Task to complete: A single number is the answer: how many lines of the entries contain the word "especially"?

Records contained in a dataset:
■ ■ ■ ■ ■ ■ ■

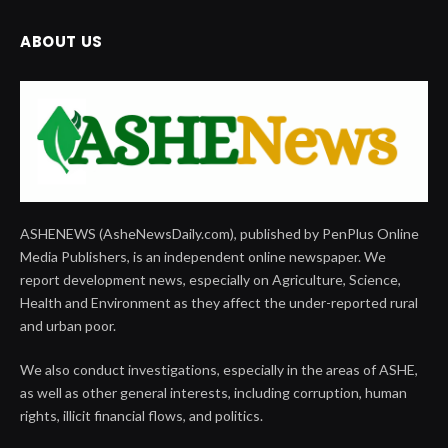
ABOUT US
ASHENEWS (AsheNewsDaily.com), published by PenPlus Online
Media Publishers, is an independent online newspaper. We
report development news, especially on Agriculture, Science,
Health and Environment as they affect the under-reported rural
and urban poor.
We also conduct investigations, especially in the areas of ASHE,
as well as other general interests, including corruption, human
rights, illicit financial flows, and politics.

■ ■ ■ ■ ■ ■ ■

Answer area: 2